Cannon Films

Cannon Films

Masters of the Universe (1987)
Director: Gary Goddard
Genre: Fantasy
Cannon Films

Synopsis: The heroes of Eternia must find a way to defeat their nemesis, Skeletor.

Overview: There are films we like that we know are bad. We know they have poor writing, bad plotting, clunky special effects, silly dialogue, broad characters, and amateurish direction. And even with these faults we can’t help but enjoy the film. In some cases the silliness and wonkiness translates into a fun watch instead of something boring.
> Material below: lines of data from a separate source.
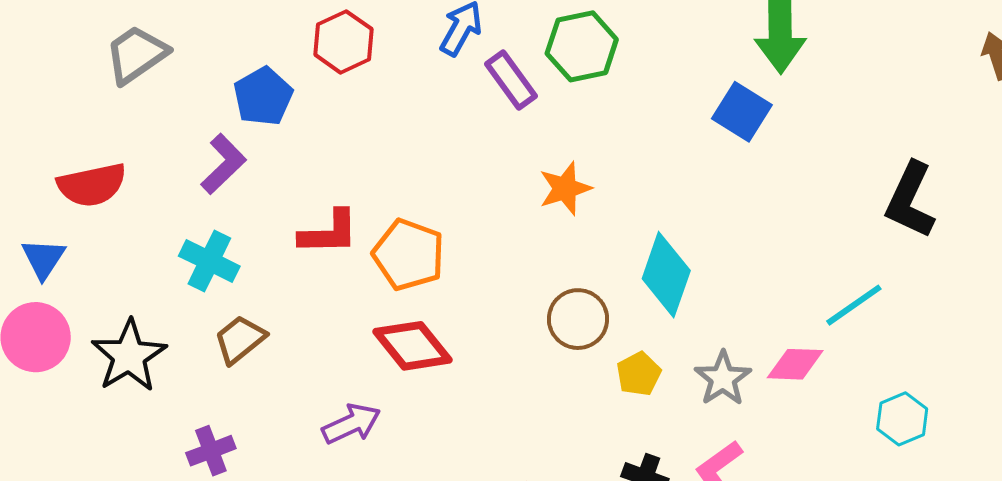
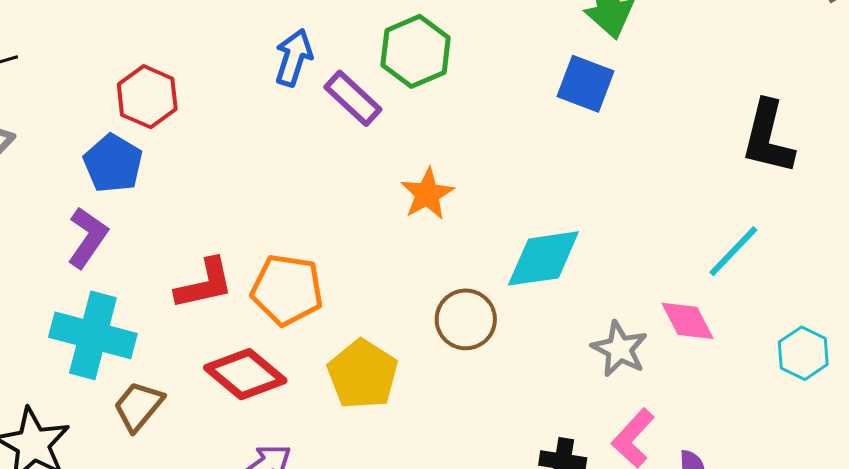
red hexagon: (343, 42) -> (147, 97), moved
cyan cross: (209, 261) -> (93, 335), size x1.4
cyan diamond: (666, 275) -> (543, 258), turned 74
red diamond: (412, 346) -> (245, 374), moved
pink diamond: (795, 364) -> (687, 321), turned 72
yellow pentagon: (639, 374) -> (363, 374), moved, size x1.6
One such movie is Masters of the Universe. At Audiences Everywhere our Netflix Hidden Gems are usually great movies you can stream that you may have missed on the theatres or in your country. With this Gem we’re going a little more for what Netflix sometimes ends giving us: a film we can watch when we just can’t think of anything to else and we’ve got two hours to waste. Masters of the Universe is a perfect example of the Sunday afternoon Netflix. The weather’s bad, you’ve had plans cancel, or you’re hungover from Saturday? This is the movie to get you through.
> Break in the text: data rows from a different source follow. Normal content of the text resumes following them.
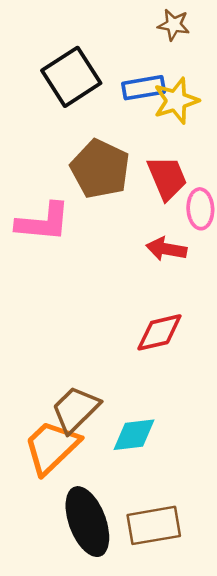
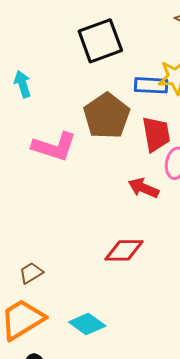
blue rectangle: (144, 88) -> (151, 85), moved
brown trapezoid: (75, 409) -> (31, 273), moved, size x0.6
cyan diamond: (134, 435) -> (87, 324), turned 30

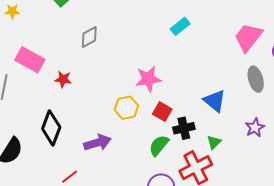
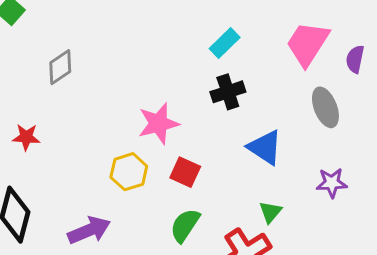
cyan rectangle: (180, 26) -> (225, 43), moved
black cross: (184, 128) -> (228, 92), moved
purple star: (255, 128) -> (332, 183), turned 30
The plot of this movie is relatively simple, to a point. The evil Skeletor has taken over the land of Eternia by imprisoning the old ruler, The Sorceress, and crushing a rebellion. He only needs to wait for “moonrise” and then he will be filled with cosmic power and become the Master of the Universe. Where things get a little more complicated is when the rebellion, consisting of He-Man, Teela, and Man-at-Arms, end up, for some reason, finding a leprechaun dude called Gwildor who has created a key that, through music, can open dimensional doorways. They storm Skeletor’s castle but are overwhelmed and need to use the key to escape, ending up in present day, 1987, America. Skeletor’s minions are sent to retrieve the key and hijinks ensue.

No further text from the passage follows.